Wang X.,Heilongjiang University of Chinese Medicine |
Zhang A.,Heilongjiang University of Chinese Medicine |
Sun H.,Heilongjiang University of Chinese Medicine
OMICS A Journal of Integrative Biology | Year: 2012
Traditional Chinese medicine (TCM) has been used for thousands of years to treat or prevent disease. The health care paradigm has shifted from a focus on disease to TCM therapy with a holistic approach. However, the actual value of TCM has not been fully recognized worldwide due to a lack of scientific approaches to its study. Today omics has become practically available, and resembles TCM in many aspects, and can serve as a key driving force for the translation of the traditional Chinese medical formulae (chinmediformulae) into practice, and will develop and advance the concept of the metabolomics of chinmediformulae (chinmedomics). Chinmedomics seeks to elucidate the therapeutic and synergistic properties and metabolism of chinmediformulae and the involved metabolic pathways using modern analytical techniques. It is an integral part of top-down systems biology, which aims to improve understanding of chinmediformulae.

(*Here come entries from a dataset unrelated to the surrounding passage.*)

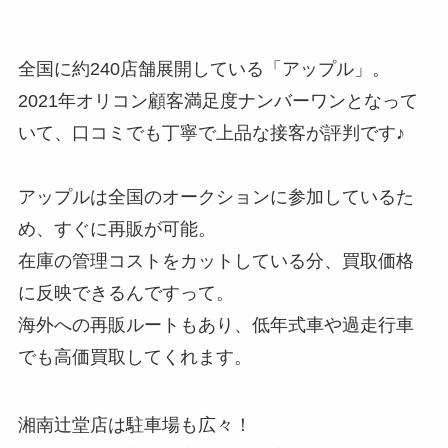
全国に約240店舗展開している「アップル」。
2021年オリコン顧客満足度ナンバーワンとなって
いて、口コミでも丁寧で上品な接客が評判です♪
アップルは全国のオークションに参加しているた
め、すぐに再販が可能。
在庫の管理コストをカットしている分、買取価格
に反映できるんですって。
海外への再販ルートもあり、低年式車や過走行車
でも高価買取してくれます。
湘南辻堂店は駐車場も広々！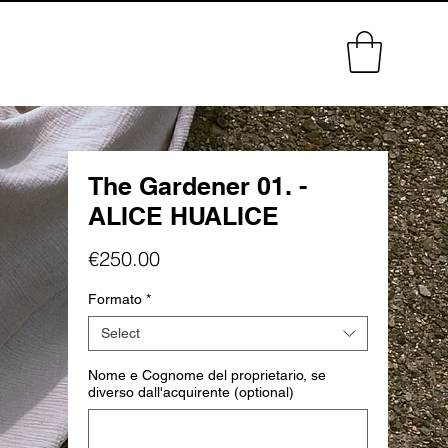
The Gardener 01. -
ALICE HUALICE
Price
€250.00
Formato
*
Select
Nome e Cognome del proprietario, se
diverso dall'acquirente (optional)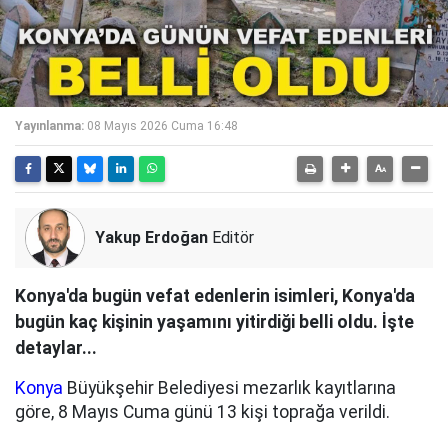
Yayınlanma:
08 Mayıs 2026 Cuma 16:48
Yakup Erdoğan
Editör
Konya'da bugün vefat edenlerin isimleri, Konya'da
bugün kaç kişinin yaşamını yitirdiği belli oldu. İşte
detaylar...
Konya
Büyükşehir Belediyesi mezarlık kayıtlarına
göre, 8 Mayıs Cuma günü 13 kişi toprağa verildi.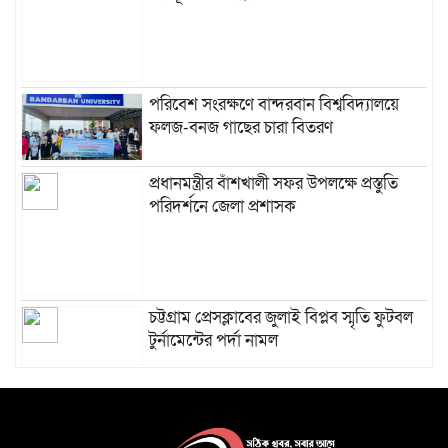
পরিবেশ সংরক্ষণে বান্দরবান বিশ্ববিদ্যালয়ে
ফলজ-বনজ গাছের চারা বিতরণ
প্রধানমন্ত্রীর বাঁশখালী সফর উপলক্ষে প্রস্তুতি
পরিদর্শনে জেলা প্রশাসক
চট্টগ্রাম প্রেসক্লাবের জুলাই বিপ্লব স্মৃতি ফুটবল
টুর্নামেন্টের পর্দা নামল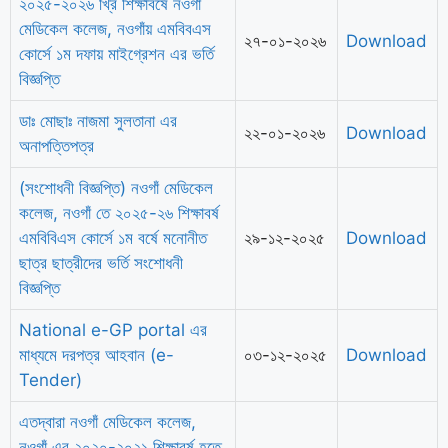
২০২৫-২০২৬ খ্রি শিক্ষাবর্ষে নওগাঁ
মেডিকেল কলেজ, নওগাঁয় এমবিবএস
২৭-০১-২০২৬
Download
কোর্সে ১ম দফায় মাইগ্রেশন এর ভর্তি
বিজ্ঞপ্তি
ডাঃ মোছাঃ নাজমা সুলতানা এর
২২-০১-২০২৬
Download
অনাপত্তিপত্র
(সংশোধনী বিজ্ঞপ্তি) নওগাঁ মেডিকেল
কলেজ, নওগাঁ তে ২০২৫-২৬ শিক্ষাবর্ষ
এমবিবিএস কোর্সে ১ম বর্ষে মনোনীত
২৯-১২-২০২৫
Download
ছাত্র ছাত্রীদের ভর্তি সংশোধনী
বিজ্ঞপ্তি
National e-GP portal এর
মাধ্যমে দরপত্র আহবান (e-
০৩-১২-২০২৫
Download
Tender)
এতদ্বারা নওগাঁ মেডিকেল কলেজ,
নওগাঁ এর ২০২০-২০২১ শিক্ষাবর্ষ হতে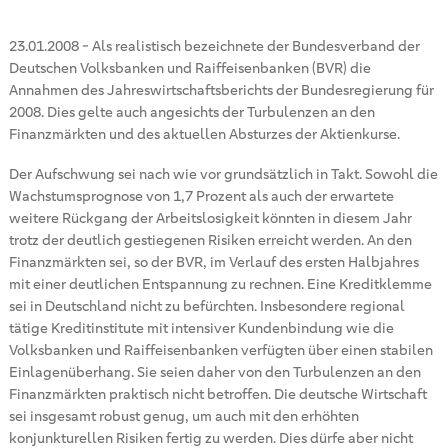
23.01.2008
-
Als realistisch bezeichnete der Bundesverband der
Deutschen Volksbanken und Raiffeisenbanken (BVR) die
Annahmen des Jahreswirtschaftsberichts der Bundesregierung für
2008. Dies gelte auch angesichts der Turbulenzen an den
Finanzmärkten und des aktuellen Absturzes der Aktienkurse.
Der Aufschwung sei nach wie vor grundsätzlich in Takt. Sowohl die
Wachstumsprognose von 1,7 Prozent als auch der erwartete
weitere Rückgang der Arbeitslosigkeit könnten in diesem Jahr
trotz der deutlich gestiegenen Risiken erreicht werden. An den
Finanzmärkten sei, so der BVR, im Verlauf des ersten Halbjahres
mit einer deutlichen Entspannung zu rechnen. Eine Kreditklemme
sei in Deutschland nicht zu befürchten. Insbesondere regional
tätige Kreditinstitute mit intensiver Kundenbindung wie die
Volksbanken und Raiffeisenbanken verfügten über einen stabilen
Einlagenüberhang. Sie seien daher von den Turbulenzen an den
Finanzmärkten praktisch nicht betroffen. Die deutsche Wirtschaft
sei insgesamt robust genug, um auch mit den erhöhten
konjunkturellen Risiken fertig zu werden. Dies dürfe aber nicht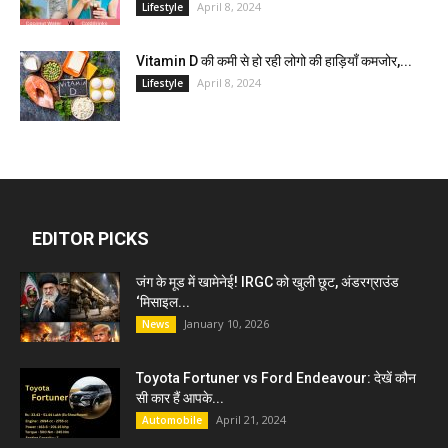
April 8, 2024
Lifestyle
Vitamin D की कमी से हो रही लोगो की हाड़ियाँ कमजोर,...
April 8, 2024
Lifestyle
EDITOR PICKS
जंग के मूड में खामेनेई! IRGC को खुली छूट, अंडरग्राउंड
‘मिसाइल...
January 10, 2026
News
Toyota Fortuner vs Ford Endeavour: देखें कौन
सी कार हैं आपके...
April 21, 2024
Automobile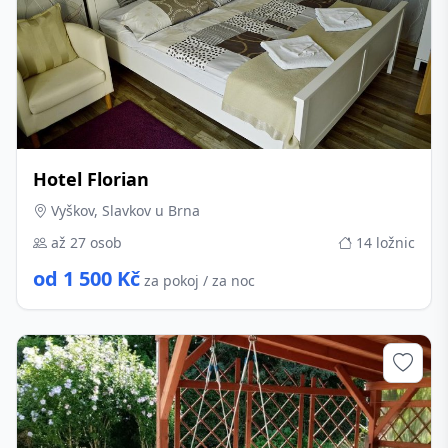
Hotel Florian
Vyškov, Slavkov u Brna
až 27 osob
14 ložnic
od 1 500 Kč
za pokoj / za noc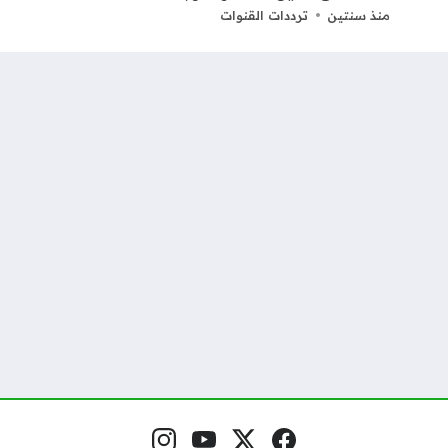
منذ سنتين
ترددات القنوات
فيسبوك
منصة إكس
يوتيوب
إنستغرام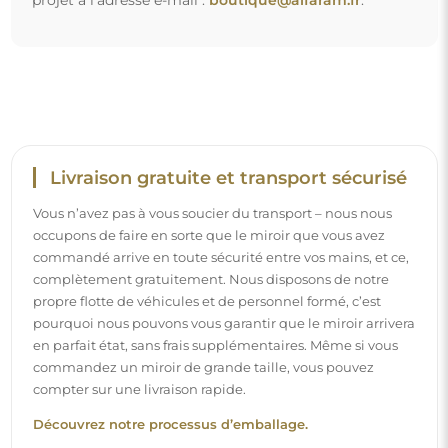
Découvrez notre processus d’emballage.
Montage facile
Nous nous chargeons de la fabrication et de la livraison
des miroirs, tandis que l’installation est à votre
responsabilité. Étant donné les particularités de chaque
espace, nous ne proposons pas d’accessoires de montage
standards. Cela vous offre la liberté de sélectionner les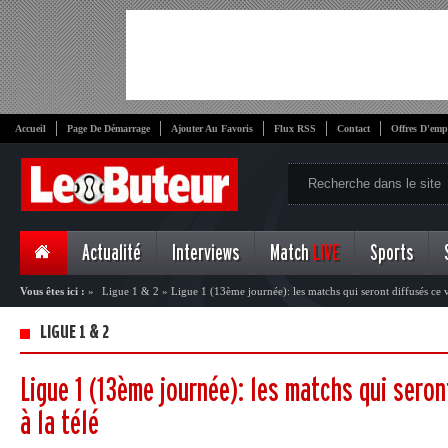
Accueil
Page De Démarrage
Ajouter Au Favoris
Flux RSS
Contact
Offres D'emp
Actualité
Interviews
Match
LIVE
Sports
Vous êtes ici :
»
Ligue 1 & 2
»
Ligue 1 (13ème journée): les matchs qui seront diffusés ce v
LIGUE 1 & 2
Ligue 1 (13ème journée): les matchs qui seron
à la télé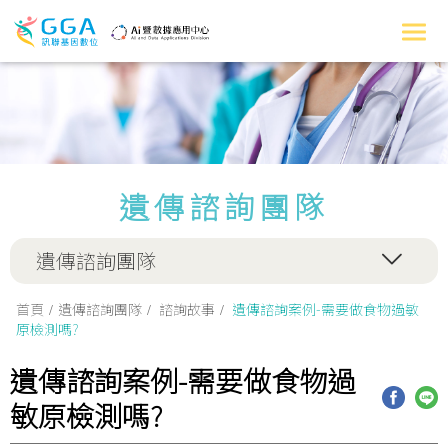
遺傳諮詢團隊
遺傳諮詢團隊
首頁
遺傳諮詢團隊
諮詢故事
遺傳諮詢案例-需要做食物過敏
原檢測嗎?
遺傳諮詢案例-需要做食物過
敏原檢測嗎?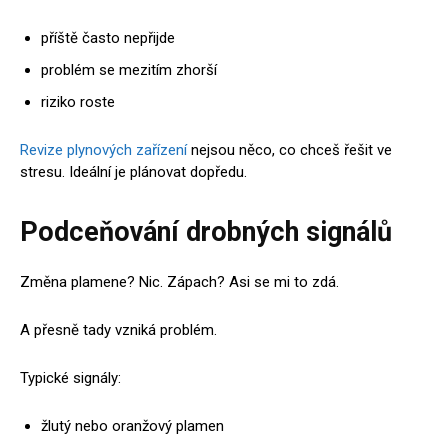
příště často nepřijde
problém se mezitím zhorší
riziko roste
Revize plynových zařízení
nejsou něco, co chceš řešit ve
stresu. Ideální je plánovat dopředu.
Podceňování drobných signálů
Změna plamene? Nic. Zápach? Asi se mi to zdá.
A přesně tady vzniká problém.
Typické signály:
žlutý nebo oranžový plamen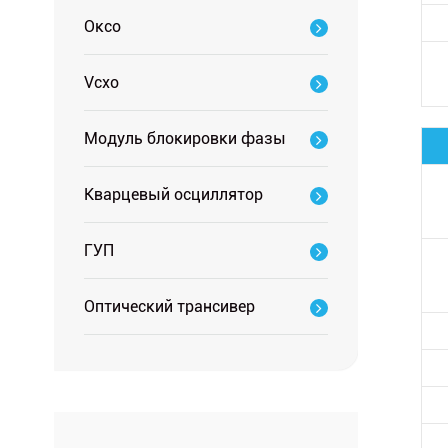
Оксо
Vcxo
Модуль блокировки фазы
Кварцевый осциллятор
ГУП
Оптический трансивер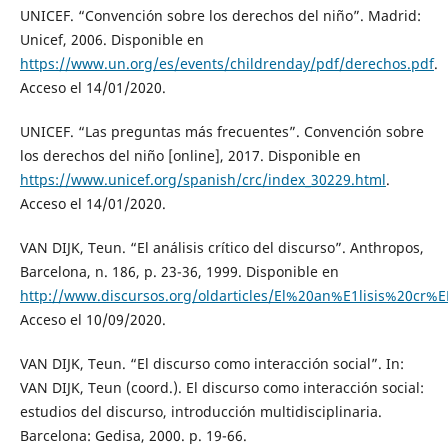
UNICEF. “Convención sobre los derechos del niño”. Madrid:
Unicef, 2006. Disponible en
https://www.un.org/es/events/childrenday/pdf/derechos.pdf
.
Acceso el 14/01/2020.
UNICEF. “Las preguntas más frecuentes”. Convención sobre
los derechos del niño [online], 2017. Disponible en
https://www.unicef.org/spanish/crc/index_30229.html
.
Acceso el 14/01/2020.
VAN DIJK, Teun. “El análisis crítico del discurso”. Anthropos,
Barcelona, n. 186, p. 23-36, 1999. Disponible en
http://www.discursos.org/oldarticles/El%20an%E1lisis%20cr%
Acceso el 10/09/2020.
VAN DIJK, Teun. “El discurso como interacción social”. In:
VAN DIJK, Teun (coord.). El discurso como interacción social:
estudios del discurso, introducción multidisciplinaria.
Barcelona: Gedisa, 2000. p. 19-66.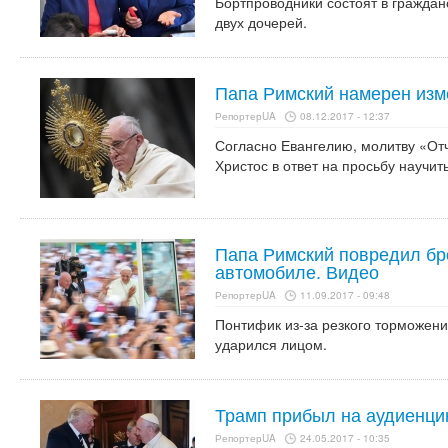
Бортпроводники состоят в граждан
двух дочерей.
Папа Римский намерен изм
РепортерUA
08.12.2017 - 12:37
Согласно Евангелию, молитву «От
Христос в ответ на просьбу научит
Папа Римский повредил бр
автомобиле. Видео
РепортерUA
11.09.2017 - 09:48
Понтифик из-за резкого торможен
ударился лицом.
Трамп прибыл на аудиенци
РепортерUA
24.05.2017 - 10:35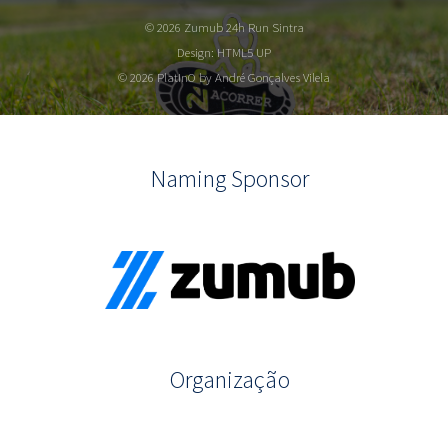
© 2026 Zumub 24h Run Sintra
Design:
HTML5 UP
© 2026 PlatInO by André Gonçalves Vilela
Naming Sponsor
Organização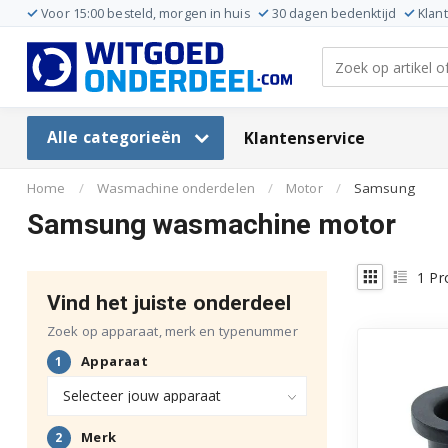
Voor 15:00 besteld, morgen in huis
30 dagen bedenktijd
Klan
Alle categorieën
Klantenservice
Home
/
Wasmachine onderdelen
/
Motor
/
Samsung
Samsung wasmachine motor
1
Pr
Vind het juiste onderdeel
Zoek op apparaat, merk en typenummer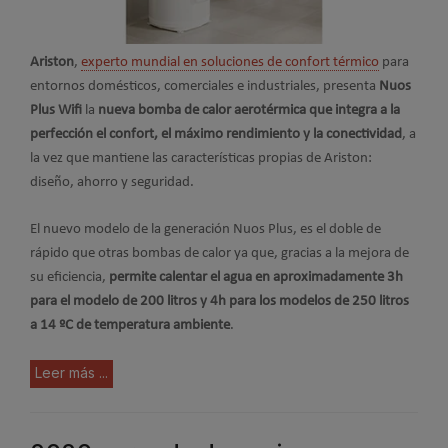
Ariston
,
experto mundial en soluciones de confort térmico
para
entornos domésticos, comerciales e industriales, presenta
Nuos
Plus Wifi
la
nueva bomba de calor aerotérmica que integra a la
perfección el confort, el máximo rendimiento y la conectividad
, a
la vez que mantiene las características propias de Ariston:
diseño, ahorro y seguridad.
El nuevo modelo de la generación Nuos Plus, es el doble de
rápido que otras bombas de calor ya que, gracias a la mejora de
su eficiencia,
permite calentar el agua en aproximadamente 3h
para el modelo de 200 litros y 4h para los modelos de 250 litros
a 14 ºC de temperatura ambiente
.
Leer más ...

This approach of combining chinmedomics with chinmediformulae with modern health care systems may lead to a revolution in TCM therapy. Although the scientific study of chinmedomics is at an early stage and requires further scrutiny and validation, the approach has major implications to improve the efficacy of chinmediformulae. This article introduces and reviews the concept of chinmedomics, and highlights recent examples of the approach, which are presented for description and discussion. © 2012 Mary Ann Liebert, Inc.